Pero luego, la policía determinó que se trataba de una falsa alarma. Los efectivos lograron identificar el celular del que había salido la llamada y de esa manera llegaron a la estudiante de cuarto año, la responsable del hecho.
Entonces sucedió algo inédito. Por indicación del Juzgado de Menores, la adolescente de 16 años dueña del teléfono debió permanecer 48 horas con “retención domiciliaria”, sin permiso para salir de su casa, hasta ser indagada.
El delito por el que se la acusa es intimidación pública y es excarcelable. La causa está a cargo del juez de Primera Instancia de Distrito de Menores de Santa Fe, Estanislao Surraco, quien el jueves al mediodía, después de la declaración de la joven, resolvió dejar sin efecto la restricción, según publicó Perfil.
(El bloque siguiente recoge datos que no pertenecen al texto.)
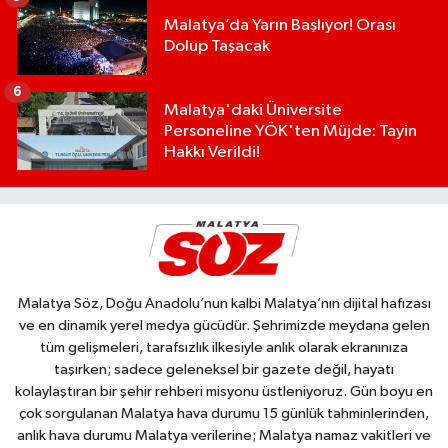
Malatya’da Yarın Başlıyor! Orası
Dolup Taşacak
6
Malatya'daki Üniversite
Personeline YÖK'ten Müjde: Tayin
Hakkı Verildi!
Malatya Söz, Doğu Anadolu’nun kalbi Malatya’nın dijital hafızası
ve en dinamik yerel medya gücüdür. Şehrimizde meydana gelen
tüm gelişmeleri, tarafsızlık ilkesiyle anlık olarak ekranınıza
taşırken; sadece geleneksel bir gazete değil, hayatı
kolaylaştıran bir şehir rehberi misyonu üstleniyoruz. Gün boyu en
çok sorgulanan Malatya hava durumu 15 günlük tahminlerinden,
anlık hava durumu Malatya verilerine; Malatya namaz vakitleri ve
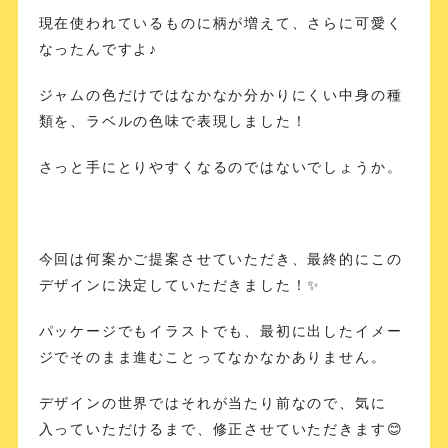
現在使われているものに柄が増えて、さらに可愛く
なったんですよ♪
ジャムの色だけではなかなか分かりにくい中身の種
類を、ラベルの色味で表現しました！
さっと手にとりやすくなるのではないでしょうか。
今回は何案かご提案させていただき、最終的にこの
デザインに決定していただきました！✨
パッケージでもイラストでも、最初に出したイメー
ジでそのまま進むことってなかなかありません。
デザインの世界ではそれが当たり前なので、気に
入っていただけるまで、修正させていただきます😊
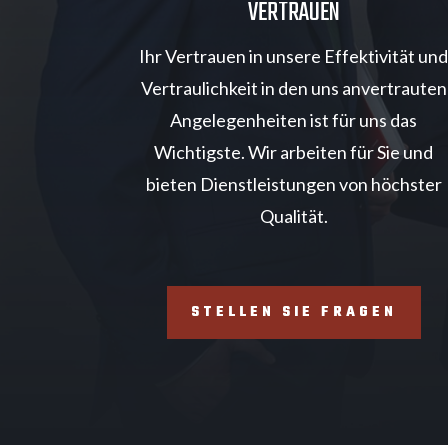
VERTRAUEN
Ihr Vertrauen in unsere Effektivität un
Vertraulichkeit in den uns anvertrauten
Angelegenheiten ist für uns das
Wichtigste. Wir arbeiten für Sie und
bieten Dienstleistungen von höchster
Qualität.
STELLEN SIE FRAGEN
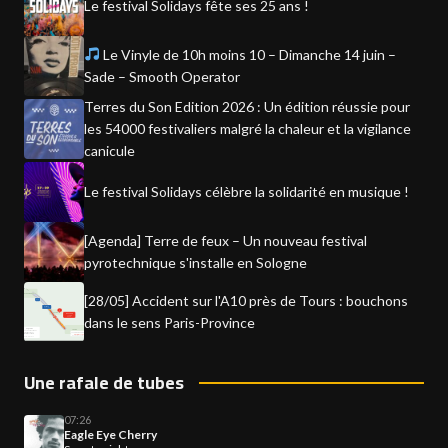
Le festival Solidays fête ses 25 ans !
Le Vinyle de 10h moins 10 – Dimanche 14 juin –
Sade – Smooth Operator
Terres du Son Edition 2026 : Un édition réussie pour
les 54000 festivaliers malgré la chaleur et la vigilance
canicule
Le festival Solidays célèbre la solidarité en musique !
[Agenda] Terre de feux – Un nouveau festival
pyrotechnique s'installe en Sologne
[28/05] Accident sur l'A10 près de Tours : bouchons
dans le sens Paris-Province
Une rafale de tubes
07:26
Eagle Eye Cherry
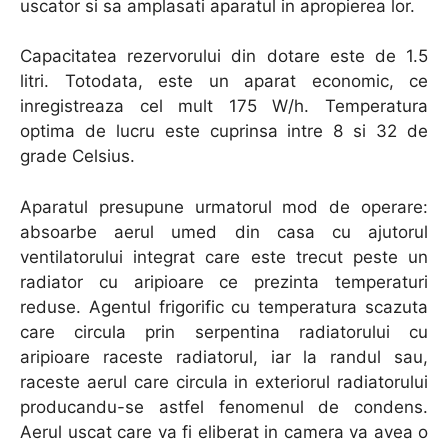
uscator si sa amplasati aparatul in apropierea lor.
Capacitatea rezervorului din dotare este de 1.5
litri. Totodata, este un aparat economic, ce
inregistreaza cel mult 175 W/h. Temperatura
optima de lucru este cuprinsa intre 8 si 32 de
grade Celsius.
Aparatul presupune urmatorul mod de operare:
absoarbe aerul umed din casa cu ajutorul
ventilatorului integrat care este trecut peste un
radiator cu aripioare ce prezinta temperaturi
reduse. Agentul frigorific cu temperatura scazuta
care circula prin serpentina radiatorului cu
aripioare raceste radiatorul, iar la randul sau,
raceste aerul care circula in exteriorul radiatorului
producandu-se astfel fenomenul de condens.
Aerul uscat care va fi eliberat in camera va avea o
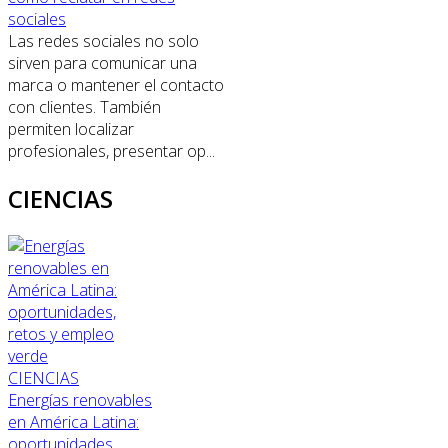
sociales
Las redes sociales no solo
sirven para comunicar una
marca o mantener el contacto
con clientes. También
permiten localizar
profesionales, presentar op...
CIENCIAS
CIENCIAS
Energías renovables
en América Latina:
oportunidades,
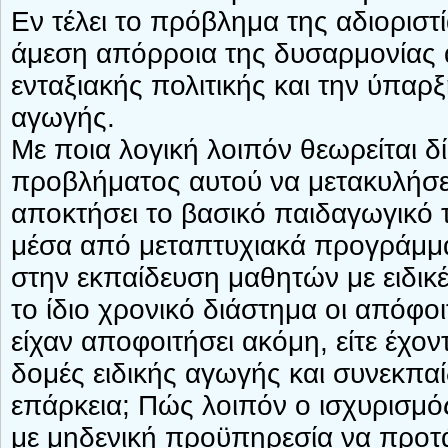
Εν τέλει το πρόβλημα της αδιοριστ
άμεση απόρροια της δυσαρμονίας 
ενταξιακής πολιτικής και την ύπα
αγωγής.
Με ποια λογική λοιπόν θεωρείται δί
προβλήματος αυτού να μετακυλήσει
αποκτήσει το βασικό παιδαγωγικό τ
μέσα από μεταπτυχιακά προγράμμα
στην εκπαίδευση μαθητών με ειδικέ
το ίδιο χρονικό διάστημα οι απόφοι
είχαν αποφοιτήσει ακόμη, είτε έχο
δομές ειδικής αγωγής και συνεκπα
επάρκεια; Πώς λοιπόν ο ισχυρισμός
με μηδενική προϋπηρεσία να προτά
“La permanencia obligada en el domicilio fue la alternativa que me pareció más adecuada para la menor hasta resolver la situación”, explica Surraco a ese medio. Y aclara: “Esto no fue un arresto, tiene que quedar claro que siempre estuvo en libertad, no hubo custodia policial en la casa”.
Según confirmó el magistrado provincial, “se atrapó a la alumna infraganti” y “hay elementos probatorios” como el celular que se secuestró y mandó a peritar. También aclaró que la menor tiene un abogado defensor y que la investigación seguirá su curso como en cualquier otro proceso. Según Surraco, las falsas amenazas de bomba en establecimientos educativos “aumentaron en el último tiempo”, en Santa Fe, y afirma que “el mes pasado hubo siete casos”.